I love reading fiction, and I spend a lot of time reading it. My favourite genre is fantasy; though, I like a good story regardless of the genre. Here, I’ll present you my favourite books/book series and their concise descriptions. I must tell you that this list might undergo transformations in future. My choices change when you (and I) least expect.

(1) A Song of Ice and Fire by George R.R. Martin: This fantasy series is easily my top favourite. The story is masterfully crafted with lots of twists and characters are very believable having shades of grey instead of being just boring white and black. Narration is brilliant and it keeps you guessing. It is easily the most unpredictable story I’ve read, and still far from finished. Full of intrigue and betrayal and unexpected events. Few words of warning: it has a lot of violence and sex and also some heart-rending moments. A must-read anyway.

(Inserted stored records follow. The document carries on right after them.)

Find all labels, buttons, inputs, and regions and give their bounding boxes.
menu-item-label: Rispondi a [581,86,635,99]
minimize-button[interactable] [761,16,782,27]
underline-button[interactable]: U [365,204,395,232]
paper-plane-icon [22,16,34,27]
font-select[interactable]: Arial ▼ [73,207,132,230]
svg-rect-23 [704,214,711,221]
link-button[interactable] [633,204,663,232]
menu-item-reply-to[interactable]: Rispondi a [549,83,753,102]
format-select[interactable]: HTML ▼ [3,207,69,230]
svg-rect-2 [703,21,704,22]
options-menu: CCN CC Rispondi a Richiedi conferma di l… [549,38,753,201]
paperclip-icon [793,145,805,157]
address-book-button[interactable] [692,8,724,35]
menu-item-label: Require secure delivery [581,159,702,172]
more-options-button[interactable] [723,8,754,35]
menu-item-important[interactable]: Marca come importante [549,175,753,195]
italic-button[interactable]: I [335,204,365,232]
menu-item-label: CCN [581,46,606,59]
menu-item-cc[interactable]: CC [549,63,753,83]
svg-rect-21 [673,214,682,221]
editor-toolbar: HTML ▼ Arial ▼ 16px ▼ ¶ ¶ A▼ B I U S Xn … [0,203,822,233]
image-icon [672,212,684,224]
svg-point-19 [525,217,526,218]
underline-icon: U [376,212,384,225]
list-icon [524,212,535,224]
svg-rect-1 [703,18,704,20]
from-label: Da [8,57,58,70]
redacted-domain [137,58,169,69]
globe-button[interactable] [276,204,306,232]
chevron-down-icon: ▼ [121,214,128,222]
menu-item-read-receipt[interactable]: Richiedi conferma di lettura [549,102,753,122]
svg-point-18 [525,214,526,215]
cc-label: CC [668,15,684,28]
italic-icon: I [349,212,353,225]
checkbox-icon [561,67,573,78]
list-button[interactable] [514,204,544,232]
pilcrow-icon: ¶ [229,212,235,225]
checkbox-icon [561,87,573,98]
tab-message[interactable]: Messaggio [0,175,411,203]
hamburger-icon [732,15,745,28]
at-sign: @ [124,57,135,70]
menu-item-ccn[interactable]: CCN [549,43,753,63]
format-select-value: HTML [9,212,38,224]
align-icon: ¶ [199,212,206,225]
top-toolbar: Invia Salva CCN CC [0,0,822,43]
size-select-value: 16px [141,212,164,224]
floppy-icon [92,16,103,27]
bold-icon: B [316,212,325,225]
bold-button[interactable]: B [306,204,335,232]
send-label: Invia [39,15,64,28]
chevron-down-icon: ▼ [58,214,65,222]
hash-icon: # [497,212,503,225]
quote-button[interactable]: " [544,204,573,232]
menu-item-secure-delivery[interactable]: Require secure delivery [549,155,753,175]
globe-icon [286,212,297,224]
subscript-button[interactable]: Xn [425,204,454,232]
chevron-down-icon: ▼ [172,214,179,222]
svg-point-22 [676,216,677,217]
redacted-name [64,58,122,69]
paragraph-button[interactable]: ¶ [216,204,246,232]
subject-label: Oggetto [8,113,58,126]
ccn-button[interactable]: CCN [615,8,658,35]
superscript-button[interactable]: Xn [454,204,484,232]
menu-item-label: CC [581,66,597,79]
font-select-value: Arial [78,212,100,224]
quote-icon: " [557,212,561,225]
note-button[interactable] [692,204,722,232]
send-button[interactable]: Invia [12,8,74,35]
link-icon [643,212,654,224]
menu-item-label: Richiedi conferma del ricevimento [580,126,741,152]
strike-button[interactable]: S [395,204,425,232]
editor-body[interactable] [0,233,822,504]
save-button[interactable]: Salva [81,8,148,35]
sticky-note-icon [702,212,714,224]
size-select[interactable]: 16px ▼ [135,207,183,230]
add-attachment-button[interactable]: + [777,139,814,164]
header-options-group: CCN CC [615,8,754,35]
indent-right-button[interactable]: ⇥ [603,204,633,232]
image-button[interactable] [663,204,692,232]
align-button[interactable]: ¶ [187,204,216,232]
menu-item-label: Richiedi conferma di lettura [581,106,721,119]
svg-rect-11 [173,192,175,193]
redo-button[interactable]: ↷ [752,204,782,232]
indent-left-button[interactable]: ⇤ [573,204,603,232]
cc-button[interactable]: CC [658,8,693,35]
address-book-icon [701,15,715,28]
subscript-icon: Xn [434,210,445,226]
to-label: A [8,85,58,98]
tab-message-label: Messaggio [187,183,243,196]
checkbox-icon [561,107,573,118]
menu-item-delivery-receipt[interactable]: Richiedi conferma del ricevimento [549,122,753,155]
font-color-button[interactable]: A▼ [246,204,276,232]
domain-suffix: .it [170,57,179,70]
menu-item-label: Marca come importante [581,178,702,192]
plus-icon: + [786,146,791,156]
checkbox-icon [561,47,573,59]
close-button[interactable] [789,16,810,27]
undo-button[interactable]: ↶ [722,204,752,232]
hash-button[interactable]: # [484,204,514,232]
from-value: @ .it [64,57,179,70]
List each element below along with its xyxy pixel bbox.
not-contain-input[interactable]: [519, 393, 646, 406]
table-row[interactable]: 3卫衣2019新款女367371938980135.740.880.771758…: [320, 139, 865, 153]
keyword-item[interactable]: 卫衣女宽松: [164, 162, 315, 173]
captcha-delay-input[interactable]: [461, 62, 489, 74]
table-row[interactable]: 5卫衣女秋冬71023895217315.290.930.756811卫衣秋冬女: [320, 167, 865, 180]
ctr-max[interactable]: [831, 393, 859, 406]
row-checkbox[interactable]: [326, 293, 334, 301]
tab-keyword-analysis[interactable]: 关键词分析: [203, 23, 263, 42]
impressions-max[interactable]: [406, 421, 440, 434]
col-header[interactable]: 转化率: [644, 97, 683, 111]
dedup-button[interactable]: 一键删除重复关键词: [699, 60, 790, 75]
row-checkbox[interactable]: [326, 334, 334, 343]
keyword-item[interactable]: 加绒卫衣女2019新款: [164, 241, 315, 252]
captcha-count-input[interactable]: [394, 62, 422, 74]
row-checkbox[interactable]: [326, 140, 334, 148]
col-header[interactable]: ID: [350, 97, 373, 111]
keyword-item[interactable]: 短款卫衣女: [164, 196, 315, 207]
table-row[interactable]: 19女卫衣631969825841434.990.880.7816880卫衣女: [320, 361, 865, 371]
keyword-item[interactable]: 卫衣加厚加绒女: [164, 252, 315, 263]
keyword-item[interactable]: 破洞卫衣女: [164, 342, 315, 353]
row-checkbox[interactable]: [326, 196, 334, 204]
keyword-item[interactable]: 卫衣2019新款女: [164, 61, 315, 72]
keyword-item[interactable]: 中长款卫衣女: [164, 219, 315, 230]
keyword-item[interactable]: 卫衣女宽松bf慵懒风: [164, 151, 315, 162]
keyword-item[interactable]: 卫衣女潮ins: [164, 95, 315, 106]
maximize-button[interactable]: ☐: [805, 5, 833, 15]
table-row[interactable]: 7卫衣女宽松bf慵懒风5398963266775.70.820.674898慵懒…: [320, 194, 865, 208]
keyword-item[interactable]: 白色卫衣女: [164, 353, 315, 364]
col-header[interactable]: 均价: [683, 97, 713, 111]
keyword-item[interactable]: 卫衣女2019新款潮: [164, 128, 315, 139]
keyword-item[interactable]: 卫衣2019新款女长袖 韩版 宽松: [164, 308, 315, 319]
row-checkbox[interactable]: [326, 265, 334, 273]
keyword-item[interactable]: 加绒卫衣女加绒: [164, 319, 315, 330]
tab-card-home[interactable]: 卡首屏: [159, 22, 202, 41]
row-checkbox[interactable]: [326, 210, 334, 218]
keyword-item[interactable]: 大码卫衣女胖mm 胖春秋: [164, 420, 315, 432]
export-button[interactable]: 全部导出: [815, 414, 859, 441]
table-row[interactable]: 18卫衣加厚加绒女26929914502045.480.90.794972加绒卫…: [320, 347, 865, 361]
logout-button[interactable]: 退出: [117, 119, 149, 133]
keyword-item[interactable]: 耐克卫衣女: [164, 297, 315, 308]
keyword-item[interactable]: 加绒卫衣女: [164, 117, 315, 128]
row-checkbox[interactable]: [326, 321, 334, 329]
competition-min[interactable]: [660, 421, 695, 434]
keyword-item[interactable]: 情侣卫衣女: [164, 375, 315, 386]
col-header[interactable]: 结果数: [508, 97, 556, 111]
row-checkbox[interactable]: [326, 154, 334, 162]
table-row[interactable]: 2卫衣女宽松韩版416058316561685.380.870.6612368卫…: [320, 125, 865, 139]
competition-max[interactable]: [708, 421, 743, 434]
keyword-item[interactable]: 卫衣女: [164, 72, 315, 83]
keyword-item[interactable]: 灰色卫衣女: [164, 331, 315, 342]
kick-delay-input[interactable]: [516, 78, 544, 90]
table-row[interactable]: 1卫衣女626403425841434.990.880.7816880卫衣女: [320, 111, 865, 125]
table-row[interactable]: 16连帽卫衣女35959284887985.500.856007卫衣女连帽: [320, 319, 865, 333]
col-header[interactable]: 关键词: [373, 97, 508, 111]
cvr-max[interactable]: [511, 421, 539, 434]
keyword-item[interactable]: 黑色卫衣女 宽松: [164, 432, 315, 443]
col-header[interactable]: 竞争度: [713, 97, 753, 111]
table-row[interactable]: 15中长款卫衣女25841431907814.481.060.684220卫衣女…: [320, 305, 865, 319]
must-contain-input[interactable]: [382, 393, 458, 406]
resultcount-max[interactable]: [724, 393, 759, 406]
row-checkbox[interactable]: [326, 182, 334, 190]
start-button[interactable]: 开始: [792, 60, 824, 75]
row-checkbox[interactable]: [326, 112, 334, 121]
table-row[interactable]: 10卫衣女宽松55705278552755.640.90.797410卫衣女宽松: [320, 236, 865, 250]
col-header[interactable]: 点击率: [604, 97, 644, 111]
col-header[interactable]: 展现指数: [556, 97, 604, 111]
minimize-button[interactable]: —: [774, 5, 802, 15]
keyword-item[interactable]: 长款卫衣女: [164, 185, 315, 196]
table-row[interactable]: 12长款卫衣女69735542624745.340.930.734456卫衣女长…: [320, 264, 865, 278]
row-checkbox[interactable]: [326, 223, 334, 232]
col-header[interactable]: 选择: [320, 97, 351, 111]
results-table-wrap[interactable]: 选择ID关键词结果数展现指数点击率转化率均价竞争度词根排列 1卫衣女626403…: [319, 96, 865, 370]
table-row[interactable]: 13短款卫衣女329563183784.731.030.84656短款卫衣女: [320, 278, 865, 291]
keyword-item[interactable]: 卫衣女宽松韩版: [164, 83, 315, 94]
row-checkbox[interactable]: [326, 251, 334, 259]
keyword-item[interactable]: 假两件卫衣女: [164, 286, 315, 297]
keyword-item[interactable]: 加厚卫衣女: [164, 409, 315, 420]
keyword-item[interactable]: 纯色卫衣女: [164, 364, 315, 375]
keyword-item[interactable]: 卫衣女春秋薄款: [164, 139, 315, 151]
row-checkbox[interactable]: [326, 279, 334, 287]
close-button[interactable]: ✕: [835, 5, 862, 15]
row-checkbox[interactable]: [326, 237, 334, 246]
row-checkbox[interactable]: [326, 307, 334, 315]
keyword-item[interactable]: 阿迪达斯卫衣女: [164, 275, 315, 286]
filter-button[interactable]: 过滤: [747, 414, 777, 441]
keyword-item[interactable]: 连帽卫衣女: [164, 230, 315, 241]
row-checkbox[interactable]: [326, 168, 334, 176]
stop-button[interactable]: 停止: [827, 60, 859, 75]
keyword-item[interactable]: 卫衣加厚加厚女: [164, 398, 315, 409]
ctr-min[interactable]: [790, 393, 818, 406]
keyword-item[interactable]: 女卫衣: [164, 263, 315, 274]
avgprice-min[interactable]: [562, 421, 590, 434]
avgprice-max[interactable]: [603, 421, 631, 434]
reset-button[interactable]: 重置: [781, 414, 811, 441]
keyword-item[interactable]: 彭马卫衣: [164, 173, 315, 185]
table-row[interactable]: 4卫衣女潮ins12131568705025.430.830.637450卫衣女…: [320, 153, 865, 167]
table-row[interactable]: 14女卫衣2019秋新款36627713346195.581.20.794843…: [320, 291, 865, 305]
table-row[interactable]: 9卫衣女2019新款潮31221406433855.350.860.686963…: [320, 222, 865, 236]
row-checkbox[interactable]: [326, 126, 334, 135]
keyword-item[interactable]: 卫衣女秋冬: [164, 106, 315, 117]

(2) Under Heaven by Guy Gavriel Kay: This is my topmost standalone fantasy book. By far. Like with any other Guy Gavriel Kay book, the prose is pleasing and elegant. Story is beautiful and coherent. I won’t delve into details as it would spoil your fun, but just keep in mind that it’s not for everyone. But if you like a good story and beautiful language used to craft it, this is the book to read. Try a sample chapter before making a purchase.

(3) Jonathan Strange & Mr. Norell by Susanna Clarke: This novel came as a scintillating debut by British writer Susanna Clarke. This debut novel is actually much better than latest novels from long-time authors. It served the prose from bygone era to modern readers and surprisingly, it worked. Story is sprinkled with sharp wit and humour. Again, it is not for everyone. Many readers might be put-off by Austenesque language.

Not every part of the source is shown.